▸ **Collection entries**:
==================================================

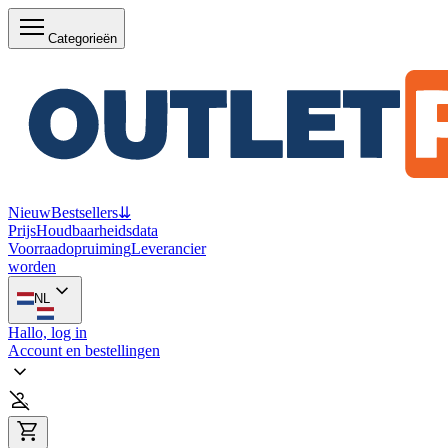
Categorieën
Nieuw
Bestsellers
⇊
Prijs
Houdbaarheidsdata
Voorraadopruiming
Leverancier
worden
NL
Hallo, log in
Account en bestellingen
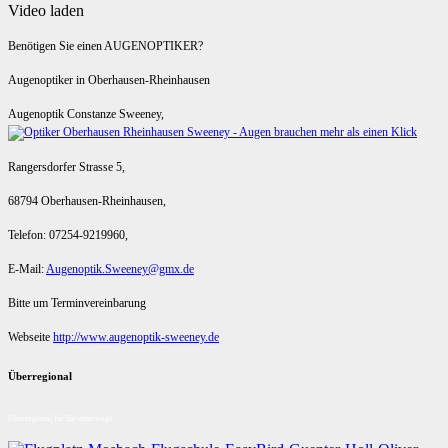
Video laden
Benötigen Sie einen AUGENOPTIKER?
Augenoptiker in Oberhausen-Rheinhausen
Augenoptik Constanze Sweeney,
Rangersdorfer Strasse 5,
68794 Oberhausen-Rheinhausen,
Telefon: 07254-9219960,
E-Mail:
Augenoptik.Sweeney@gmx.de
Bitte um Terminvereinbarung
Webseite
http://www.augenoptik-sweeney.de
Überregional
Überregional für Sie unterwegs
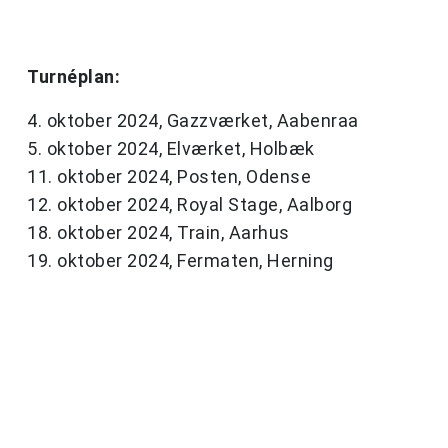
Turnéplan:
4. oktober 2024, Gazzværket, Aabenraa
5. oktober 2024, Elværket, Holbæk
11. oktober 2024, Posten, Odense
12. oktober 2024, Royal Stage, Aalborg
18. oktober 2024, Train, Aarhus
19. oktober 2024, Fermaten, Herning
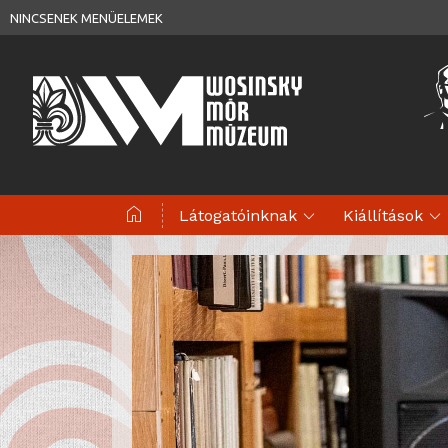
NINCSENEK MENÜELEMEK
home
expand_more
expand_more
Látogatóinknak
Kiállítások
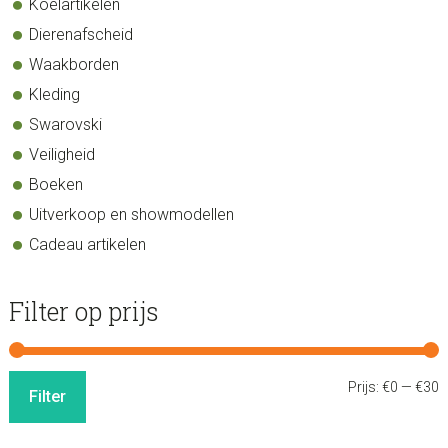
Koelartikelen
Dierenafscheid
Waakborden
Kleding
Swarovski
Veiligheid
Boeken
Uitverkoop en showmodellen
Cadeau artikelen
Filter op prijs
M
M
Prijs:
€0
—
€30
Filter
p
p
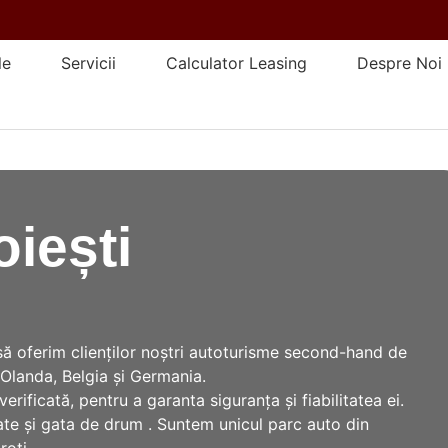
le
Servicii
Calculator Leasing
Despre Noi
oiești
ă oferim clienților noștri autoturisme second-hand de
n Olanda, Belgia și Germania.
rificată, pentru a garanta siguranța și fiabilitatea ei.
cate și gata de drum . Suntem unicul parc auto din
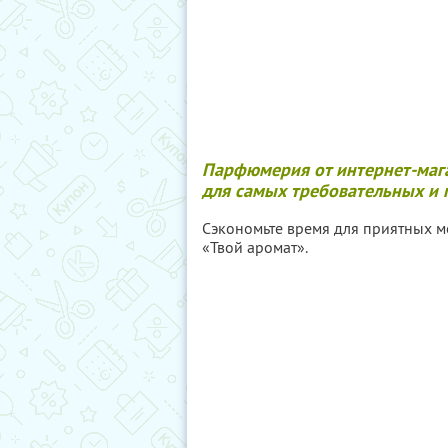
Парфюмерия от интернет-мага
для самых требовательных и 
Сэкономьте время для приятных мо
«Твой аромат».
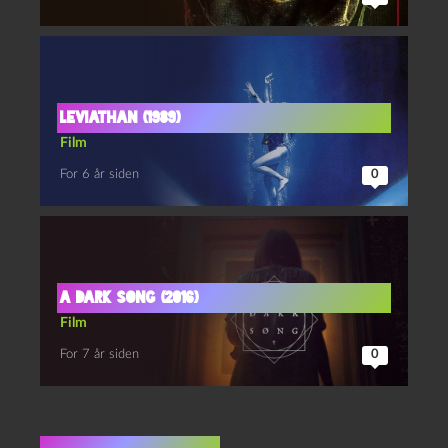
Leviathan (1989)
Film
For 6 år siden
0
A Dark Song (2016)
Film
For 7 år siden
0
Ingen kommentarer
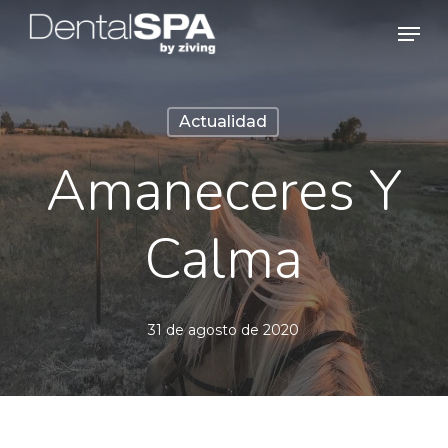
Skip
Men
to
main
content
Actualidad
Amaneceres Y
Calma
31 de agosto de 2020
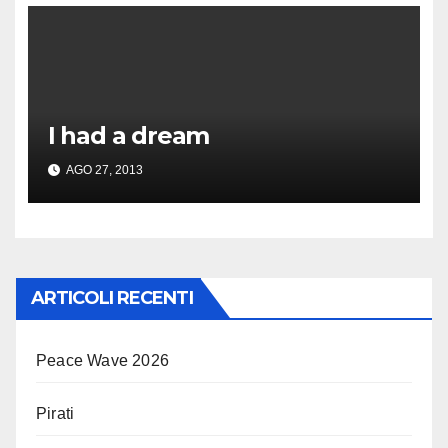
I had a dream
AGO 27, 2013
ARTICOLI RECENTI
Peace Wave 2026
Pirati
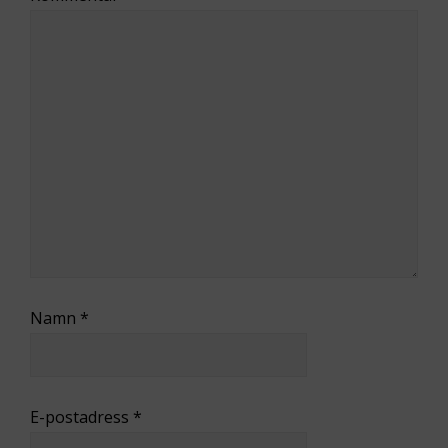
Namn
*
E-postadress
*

==================================================

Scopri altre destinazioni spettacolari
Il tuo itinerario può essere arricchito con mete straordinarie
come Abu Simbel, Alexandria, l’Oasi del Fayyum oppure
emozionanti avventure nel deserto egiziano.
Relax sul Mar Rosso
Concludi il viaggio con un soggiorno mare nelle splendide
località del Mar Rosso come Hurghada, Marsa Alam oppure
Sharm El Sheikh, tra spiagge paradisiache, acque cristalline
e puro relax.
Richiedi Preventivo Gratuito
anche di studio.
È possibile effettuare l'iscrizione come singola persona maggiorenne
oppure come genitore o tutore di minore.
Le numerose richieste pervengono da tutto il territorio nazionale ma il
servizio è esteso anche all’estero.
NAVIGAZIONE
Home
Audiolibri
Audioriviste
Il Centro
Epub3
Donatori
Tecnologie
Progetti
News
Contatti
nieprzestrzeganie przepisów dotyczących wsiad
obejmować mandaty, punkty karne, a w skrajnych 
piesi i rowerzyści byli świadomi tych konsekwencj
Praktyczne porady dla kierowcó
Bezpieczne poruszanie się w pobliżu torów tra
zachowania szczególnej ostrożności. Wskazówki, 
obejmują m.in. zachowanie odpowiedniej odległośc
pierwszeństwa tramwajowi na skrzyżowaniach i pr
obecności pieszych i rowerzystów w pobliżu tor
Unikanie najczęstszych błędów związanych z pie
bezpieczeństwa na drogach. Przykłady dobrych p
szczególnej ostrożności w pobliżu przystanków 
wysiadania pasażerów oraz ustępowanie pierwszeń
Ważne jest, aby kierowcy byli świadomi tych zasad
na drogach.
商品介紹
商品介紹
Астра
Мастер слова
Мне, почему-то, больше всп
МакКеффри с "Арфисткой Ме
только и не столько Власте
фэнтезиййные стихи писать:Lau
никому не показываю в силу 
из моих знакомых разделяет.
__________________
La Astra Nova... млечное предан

==================================================

▸ **DIRECTIONS**:
Looking at the entries above, can you reproduce exactly the lines from the one that holds "zachowania szczególnej ostrożności." through the one that holds "только и не столько Власте", and only those?

▸ **FINISHED EXERCISE**:
zachowania szczególnej ostrożności. Wskazówki, 
obejmują m.in. zachowanie odpowiedniej odległośc
pierwszeństwa tramwajowi na skrzyżowaniach i pr
obecności pieszych i rowerzystów w pobliżu tor
Unikanie najczęstszych błędów związanych z pie
bezpieczeństwa na drogach. Przykłady dobrych p
szczególnej ostrożności w pobliżu przystanków 
wysiadania pasażerów oraz ustępowanie pierwszeń
Ważne jest, aby kierowcy byli świadomi tych zasad
na drogach.
商品介紹
商品介紹
Астра
Мастер слова
Мне, почему-то, больше всп
МакКеффри с "Арфисткой Ме
только и не столько Власте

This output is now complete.